Cats generally don't need baths because they're fairly clean animals. However, exceptions exist to that rule. For instance, bathe your kitty if it dives into something dirty and smelly like trash. Skunk attacks will also require a good bath to remove the stink on your feline who managed to sneak out. Another reason to bathe your cat is when it picks up fleas. If so, give your pet a flea bath to eliminate the pests.
Is It Okay To Never Bathe A Cat?
Yes, it's okay if you don't bathe a cat, especially if the animal spends most of its time indoors. However, you may bathe your kitty once or twice per year, particularly if you detect a foul smell coming from your pet.
Also, take note that long-haired cats need more frequent bathing than their short-haired counterparts. It's because long-haired felines may have difficulty getting deep into their fur.
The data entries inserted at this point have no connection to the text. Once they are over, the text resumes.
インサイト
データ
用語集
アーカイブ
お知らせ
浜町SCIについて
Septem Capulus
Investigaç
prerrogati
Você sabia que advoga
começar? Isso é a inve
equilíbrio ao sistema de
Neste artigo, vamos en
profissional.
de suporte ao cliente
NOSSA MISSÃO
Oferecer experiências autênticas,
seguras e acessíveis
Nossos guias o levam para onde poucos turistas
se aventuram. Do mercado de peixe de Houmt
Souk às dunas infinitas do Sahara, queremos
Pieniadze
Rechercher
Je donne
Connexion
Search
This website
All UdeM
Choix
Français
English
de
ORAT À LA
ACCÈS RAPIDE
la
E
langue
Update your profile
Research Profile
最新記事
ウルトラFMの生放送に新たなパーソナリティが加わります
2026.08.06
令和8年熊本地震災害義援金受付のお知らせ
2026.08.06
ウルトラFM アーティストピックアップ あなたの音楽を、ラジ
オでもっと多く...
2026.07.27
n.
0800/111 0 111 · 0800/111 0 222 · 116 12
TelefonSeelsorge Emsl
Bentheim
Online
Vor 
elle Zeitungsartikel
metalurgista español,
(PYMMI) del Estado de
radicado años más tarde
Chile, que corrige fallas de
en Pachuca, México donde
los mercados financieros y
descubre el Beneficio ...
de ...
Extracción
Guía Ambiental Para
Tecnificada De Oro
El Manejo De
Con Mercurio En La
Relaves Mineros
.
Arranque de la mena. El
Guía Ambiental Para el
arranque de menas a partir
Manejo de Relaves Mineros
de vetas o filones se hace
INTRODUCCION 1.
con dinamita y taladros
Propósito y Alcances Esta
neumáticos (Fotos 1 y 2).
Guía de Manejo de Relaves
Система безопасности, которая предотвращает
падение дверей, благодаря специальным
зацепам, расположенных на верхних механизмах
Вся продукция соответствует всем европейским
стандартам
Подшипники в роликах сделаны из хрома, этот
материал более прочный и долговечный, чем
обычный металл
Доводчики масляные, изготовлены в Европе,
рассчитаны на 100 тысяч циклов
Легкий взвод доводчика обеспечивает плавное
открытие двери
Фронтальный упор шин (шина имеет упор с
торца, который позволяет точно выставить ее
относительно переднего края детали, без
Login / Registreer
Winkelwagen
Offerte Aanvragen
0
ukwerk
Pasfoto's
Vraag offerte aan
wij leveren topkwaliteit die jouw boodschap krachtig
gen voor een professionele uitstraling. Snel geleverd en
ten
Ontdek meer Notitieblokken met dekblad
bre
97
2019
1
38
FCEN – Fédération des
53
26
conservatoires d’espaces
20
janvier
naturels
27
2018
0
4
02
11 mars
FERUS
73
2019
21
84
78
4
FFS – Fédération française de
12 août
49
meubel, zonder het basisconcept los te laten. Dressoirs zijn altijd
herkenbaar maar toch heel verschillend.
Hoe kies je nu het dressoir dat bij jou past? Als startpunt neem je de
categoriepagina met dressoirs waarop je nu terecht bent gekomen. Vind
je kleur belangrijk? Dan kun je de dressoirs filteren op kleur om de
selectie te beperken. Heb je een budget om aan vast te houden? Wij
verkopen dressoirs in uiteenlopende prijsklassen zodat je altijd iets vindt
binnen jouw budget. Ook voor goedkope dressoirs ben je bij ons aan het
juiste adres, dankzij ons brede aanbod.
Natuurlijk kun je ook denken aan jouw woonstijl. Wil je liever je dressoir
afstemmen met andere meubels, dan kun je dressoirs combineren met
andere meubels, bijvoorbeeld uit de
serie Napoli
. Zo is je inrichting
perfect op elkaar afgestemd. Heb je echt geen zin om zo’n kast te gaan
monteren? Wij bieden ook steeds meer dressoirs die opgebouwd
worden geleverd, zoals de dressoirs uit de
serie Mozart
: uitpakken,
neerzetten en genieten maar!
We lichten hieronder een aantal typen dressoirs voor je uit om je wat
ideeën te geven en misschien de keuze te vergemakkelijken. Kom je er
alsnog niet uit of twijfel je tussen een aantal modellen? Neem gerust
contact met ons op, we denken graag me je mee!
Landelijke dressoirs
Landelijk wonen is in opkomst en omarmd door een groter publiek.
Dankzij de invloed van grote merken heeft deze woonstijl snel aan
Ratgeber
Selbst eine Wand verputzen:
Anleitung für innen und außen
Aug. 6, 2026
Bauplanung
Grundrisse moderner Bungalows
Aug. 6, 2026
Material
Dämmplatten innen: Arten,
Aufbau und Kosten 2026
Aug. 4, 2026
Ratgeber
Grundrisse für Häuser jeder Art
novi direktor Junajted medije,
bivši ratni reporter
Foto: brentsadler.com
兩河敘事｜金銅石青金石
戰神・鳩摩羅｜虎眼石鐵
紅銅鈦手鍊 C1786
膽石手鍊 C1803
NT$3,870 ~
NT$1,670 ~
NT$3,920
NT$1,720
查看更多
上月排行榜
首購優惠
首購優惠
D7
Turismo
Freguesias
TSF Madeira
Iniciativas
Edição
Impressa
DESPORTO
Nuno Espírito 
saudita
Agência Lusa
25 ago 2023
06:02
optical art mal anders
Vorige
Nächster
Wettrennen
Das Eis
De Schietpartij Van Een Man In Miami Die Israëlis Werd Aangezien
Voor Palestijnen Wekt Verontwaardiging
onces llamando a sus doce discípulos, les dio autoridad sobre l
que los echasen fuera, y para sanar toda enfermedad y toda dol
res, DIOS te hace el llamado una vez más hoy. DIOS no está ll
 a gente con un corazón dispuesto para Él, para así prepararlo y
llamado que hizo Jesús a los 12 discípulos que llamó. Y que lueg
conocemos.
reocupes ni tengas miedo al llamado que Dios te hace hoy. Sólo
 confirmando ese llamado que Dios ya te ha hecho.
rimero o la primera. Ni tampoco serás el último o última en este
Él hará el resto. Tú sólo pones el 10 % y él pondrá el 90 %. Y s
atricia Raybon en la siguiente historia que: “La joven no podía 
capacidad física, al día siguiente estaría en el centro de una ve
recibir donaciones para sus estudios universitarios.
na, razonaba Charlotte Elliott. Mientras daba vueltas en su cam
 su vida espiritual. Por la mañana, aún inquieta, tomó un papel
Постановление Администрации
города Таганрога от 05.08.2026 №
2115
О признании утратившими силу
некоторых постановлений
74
What to do After Adopting a Cat?
Aside from bathing your cat after adoption, you can also do other things to make your new pet feel right at home in your household. These methods range from stocking up on kitty essentials to bringing the animal to the vet.
Stock Up on Cat Necessities
You can make your new cat feel welcome in your home by providing the pet with accessibility and comfort. Items like bedding, canned cat food, and a scratch post can help make the animal warm up to the new place. You can also purchase a collar with an identification tag to ensure others can identify your cat in case the feline decides to wander outside.
Buy Cat Toys
Many cats love to play despite some of them sleeping for many hours every day. You can purchase cat toys like teasers, interactive faux fishes, weather wands, and catnip scratch posts. If you're on a tight budget, you can give your new feline a cardboard box and watch as the animal snuggles into it.
However, avoid giving your cat things like dental floss, pins, paper clips, plastic bags, and rubber bands. According to a post from the Humane Society of the United States, your cat might ingest these items, causing risks of gagging, vomiting, and other health issues.
Visit the Vet
A trip to the veterinarian for a health and wellness exam for your new cat is important. Your pet might look clean and healthy on the outside, but it might be a different story in their body. The vet can check for hidden anomalies in your pet’s physical and psychological well-being. Plus, the animal professional can provide suggestions on how to deal with those issues.
Cats are generally meticulous self-groomers. Therefore, some cats might not need a bath when you bring them home. But you may bathe your cat after adoption to help remove dirt, germs, and harmful bacteria acquired while staying in the animal shelter. Aside from a bath, don't forget to give your new pet a special welcome by providing the necessities, such as a bed and canned cat food.